[[ SUPPLIED RECORDS, beginning ]]

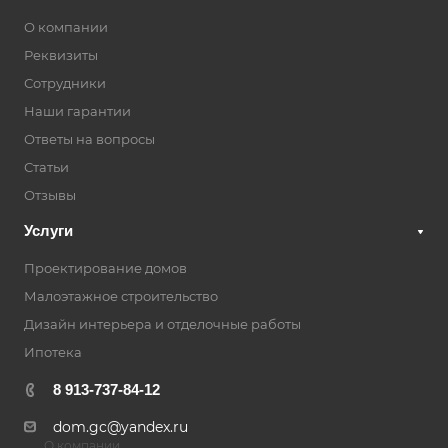
О компании
Реквизиты
Сотрудники
Наши гарантии
Ответы на вопросы
Статьи
Отзывы
Услуги
Проектирование домов
Малоэтажное строительство
Дизайн интерьера и отделочные работы
Ипотека
8 913-737-84-12
dom.gc@yandex.ru
О компании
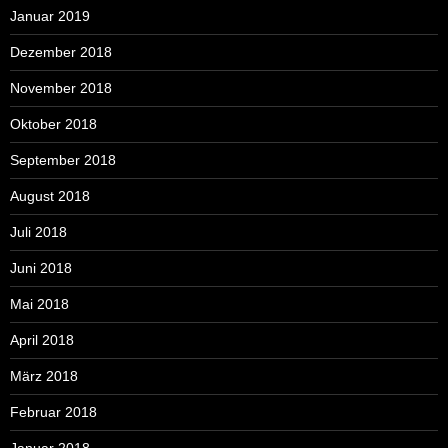
Januar 2019
Dezember 2018
November 2018
Oktober 2018
September 2018
August 2018
Juli 2018
Juni 2018
Mai 2018
April 2018
März 2018
Februar 2018
Januar 2018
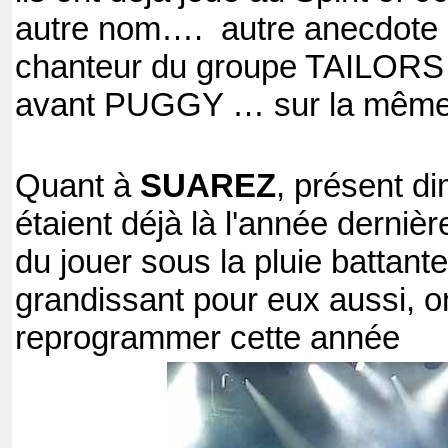
autre nom…. autre anecdote :
chanteur du groupe TAILOR
avant PUGGY … sur la même 
Quant à
SUAREZ
, présent d
étaient déjà là l'année derni
du jouer sous la pluie battan
grandissant pour eux aussi, on
reprogrammer cette année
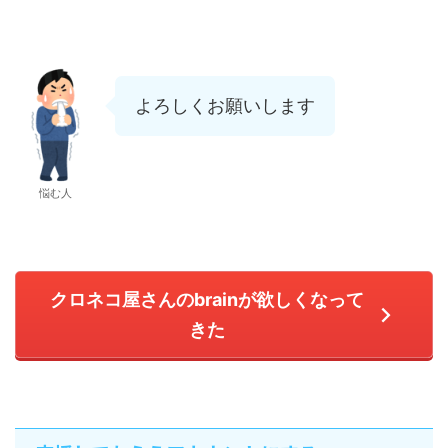
よろしくお願いします
悩む人
クロネコ屋さんのbrainが欲しくなって
きた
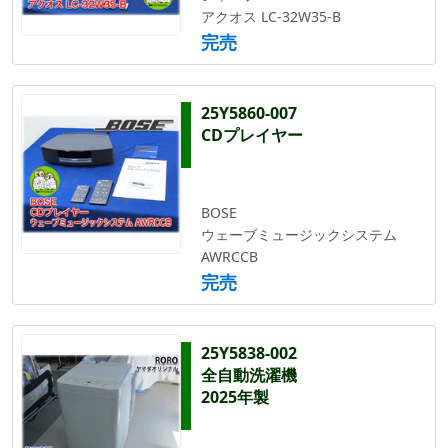
アクオス LC-32W35-B
完売
25Y5860-007
CDプレイヤー
BOSE
ウェーブミュージックシステム
AWRCCB
完売
25Y5838-002
全自動洗濯機
2025年製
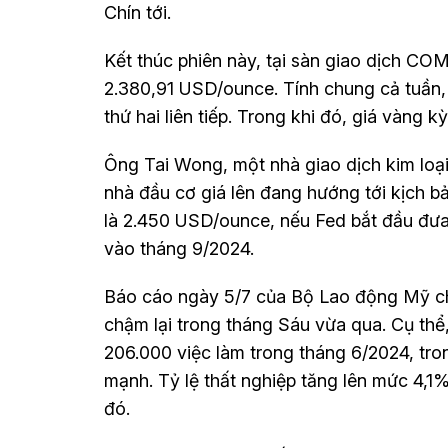
Chín tới.
Kết thúc phiên này, tại sàn giao dịch CO
2.380,91 USD/ounce. Tính chung cả tuần,
thứ hai liên tiếp. Trong khi đó, giá vàng
Ông Tai Wong, một nhà giao dịch kim loại
nhà đầu cơ giá lên đang hướng tới kịch bả
là 2.450 USD/ounce, nếu Fed bắt đầu đưa r
vào tháng 9/2024.
Báo cáo ngày 5/7 của Bộ Lao động Mỹ cho
chậm lại trong tháng Sáu vừa qua. Cụ thể
206.000 việc làm trong tháng 6/2024, tro
mạnh. Tỷ lệ thất nghiệp tăng lên mức 4,1
đó.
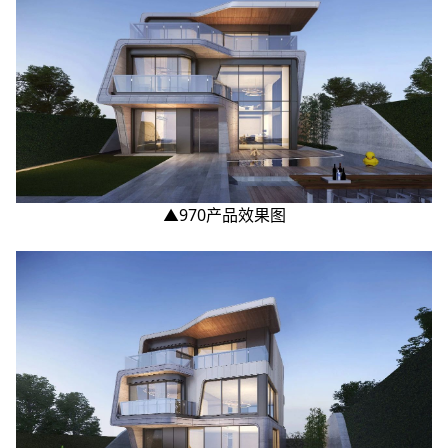
▲970产品效果图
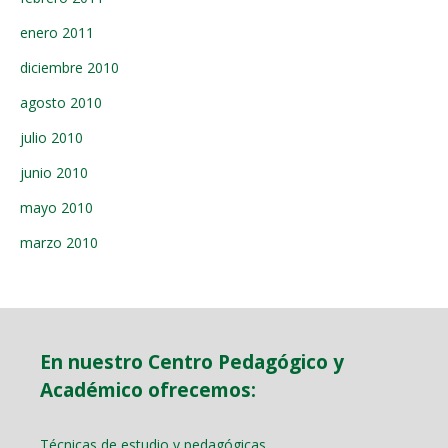
enero 2011
diciembre 2010
agosto 2010
julio 2010
junio 2010
mayo 2010
marzo 2010
En nuestro Centro Pedagógico y
Académico ofrecemos:
Técnicas de estudio y pedagógicas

[[ SUPPLIED RECORDS, end ]]

◆ **WHAT THE TASK REQUIRES**:
Return every line holding the word "ounce" from the records.

◆ **EXERCISE RESPONSE**:
2.380,91 USD/ounce. Tính chung cả tuần,
là 2.450 USD/ounce, nếu Fed bắt đầu đưa r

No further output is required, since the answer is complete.